◆ EXTRACTED DATA ◆
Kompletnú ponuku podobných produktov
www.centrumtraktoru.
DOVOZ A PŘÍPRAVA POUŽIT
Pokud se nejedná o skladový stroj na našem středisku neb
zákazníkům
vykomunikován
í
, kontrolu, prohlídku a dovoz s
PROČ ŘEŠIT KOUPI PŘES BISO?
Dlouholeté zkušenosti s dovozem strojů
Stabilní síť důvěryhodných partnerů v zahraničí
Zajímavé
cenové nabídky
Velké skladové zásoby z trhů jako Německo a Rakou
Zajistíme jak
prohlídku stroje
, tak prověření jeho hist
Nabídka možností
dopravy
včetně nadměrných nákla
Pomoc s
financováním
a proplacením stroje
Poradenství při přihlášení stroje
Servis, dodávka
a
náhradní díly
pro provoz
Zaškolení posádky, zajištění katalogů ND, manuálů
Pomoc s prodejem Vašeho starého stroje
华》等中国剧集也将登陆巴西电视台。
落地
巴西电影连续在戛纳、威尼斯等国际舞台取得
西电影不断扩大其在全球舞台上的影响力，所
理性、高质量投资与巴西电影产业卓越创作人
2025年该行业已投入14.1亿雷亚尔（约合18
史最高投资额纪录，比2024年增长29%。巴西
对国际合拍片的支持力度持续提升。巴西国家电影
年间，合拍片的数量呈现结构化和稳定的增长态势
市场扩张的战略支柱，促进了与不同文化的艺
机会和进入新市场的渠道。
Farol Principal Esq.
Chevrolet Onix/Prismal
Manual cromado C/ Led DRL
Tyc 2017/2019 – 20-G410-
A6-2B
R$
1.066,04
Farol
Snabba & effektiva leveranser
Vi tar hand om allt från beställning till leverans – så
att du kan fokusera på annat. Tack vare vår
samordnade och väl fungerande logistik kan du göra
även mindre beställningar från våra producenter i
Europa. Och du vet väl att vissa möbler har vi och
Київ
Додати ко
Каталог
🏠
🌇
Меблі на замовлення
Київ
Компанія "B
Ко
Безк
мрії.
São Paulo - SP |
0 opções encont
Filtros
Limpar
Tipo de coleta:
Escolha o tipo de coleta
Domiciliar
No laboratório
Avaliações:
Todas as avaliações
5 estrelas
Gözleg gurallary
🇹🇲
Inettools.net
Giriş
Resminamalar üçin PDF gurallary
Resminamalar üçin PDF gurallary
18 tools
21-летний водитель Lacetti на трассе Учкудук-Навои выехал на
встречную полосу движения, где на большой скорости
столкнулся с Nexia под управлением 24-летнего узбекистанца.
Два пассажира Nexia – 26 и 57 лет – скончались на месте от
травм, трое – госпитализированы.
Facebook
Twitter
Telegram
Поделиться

◆ YOUR GOAL ◆
Reproduce the whole listing without changing anything.

◆ OUTPUT FOR THIS EXERCISE ◆
Kompletnú ponuku podobných produktov
www.centrumtraktoru.
DOVOZ A PŘÍPRAVA POUŽIT
Pokud se nejedná o skladový stroj na našem středisku neb
zákazníkům
vykomunikován
í
, kontrolu, prohlídku a dovoz s
PROČ ŘEŠIT KOUPI PŘES BISO?
Dlouholeté zkušenosti s dovozem strojů
Stabilní síť důvěryhodných partnerů v zahraničí
Zajímavé
cenové nabídky
Velké skladové zásoby z trhů jako Německo a Rakou
Zajistíme jak
prohlídku stroje
, tak prověření jeho hist
Nabídka možností
dopravy
včetně nadměrných nákla
Pomoc s
financováním
a proplacením stroje
Poradenství při přihlášení stroje
Servis, dodávka
a
náhradní díly
pro provoz
Zaškolení posádky, zajištění katalogů ND, manuálů
Pomoc s prodejem Vašeho starého stroje
华》等中国剧集也将登陆巴西电视台。
落地
巴西电影连续在戛纳、威尼斯等国际舞台取得
西电影不断扩大其在全球舞台上的影响力，所
理性、高质量投资与巴西电影产业卓越创作人
2025年该行业已投入14.1亿雷亚尔（约合18
史最高投资额纪录，比2024年增长29%。巴西
对国际合拍片的支持力度持续提升。巴西国家电影
年间，合拍片的数量呈现结构化和稳定的增长态势
市场扩张的战略支柱，促进了与不同文化的艺
机会和进入新市场的渠道。
Farol Principal Esq.
Chevrolet Onix/Prismal
Manual cromado C/ Led DRL
Tyc 2017/2019 – 20-G410-
A6-2B
R$
1.066,04
Farol
Snabba & effektiva leveranser
Vi tar hand om allt från beställning till leverans – så
att du kan fokusera på annat. Tack vare vår
samordnade och väl fungerande logistik kan du göra
även mindre beställningar från våra producenter i
Europa. Och du vet väl att vissa möbler har vi och
Київ
Додати ко
Каталог
🏠
🌇
Меблі на замовлення
Київ
Компанія "B
Ко
Безк
мрії.
São Paulo - SP |
0 opções encont
Filtros
Limpar
Tipo de coleta:
Escolha o tipo de coleta
Domiciliar
No laboratório
Avaliações:
Todas as avaliações
5 estrelas
Gözleg gurallary
🇹🇲
Inettools.net
Giriş
Resminamalar üçin PDF gurallary
Resminamalar üçin PDF gurallary
18 tools
21-летний водитель Lacetti на трассе Учкудук-Навои выехал на
встречную полосу движения, где на большой скорости
столкнулся с Nexia под управлением 24-летнего узбекистанца.
Два пассажира Nexia – 26 и 57 лет – скончались на месте от
травм, трое – госпитализированы.
Facebook
Twitter
Telegram
Поделиться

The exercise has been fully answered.